INPUT DATA
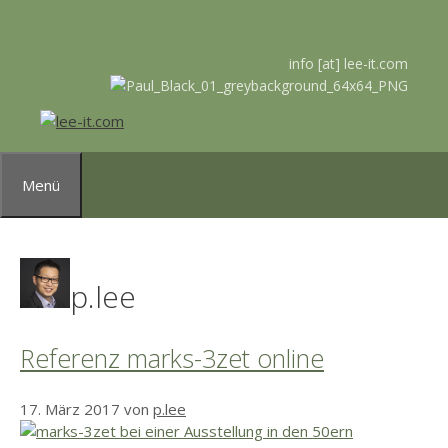
Zum
Inhalt
springen
info [at] lee-it.com
Menü
p.lee
Referenz marks-3zet online
17. März 2017
von
p.lee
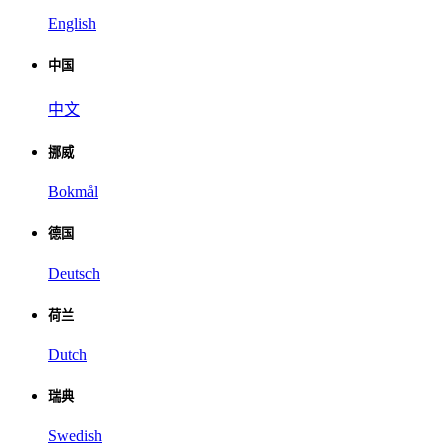
English
中国
中文
挪威
Bokmål
德国
Deutsch
荷兰
Dutch
瑞典
Swedish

REQUIREMENT
Everything in the listing is to be returned word for word, except the pictures.

ANSWER SPACE
Zum
Inhalt
springen
info [at] lee-it.com
Menü
p.lee
Referenz marks-3zet online
17. März 2017
von
p.lee
English
中国
中文
挪威
Bokmål
德国
Deutsch
荷兰
Dutch
瑞典
Swedish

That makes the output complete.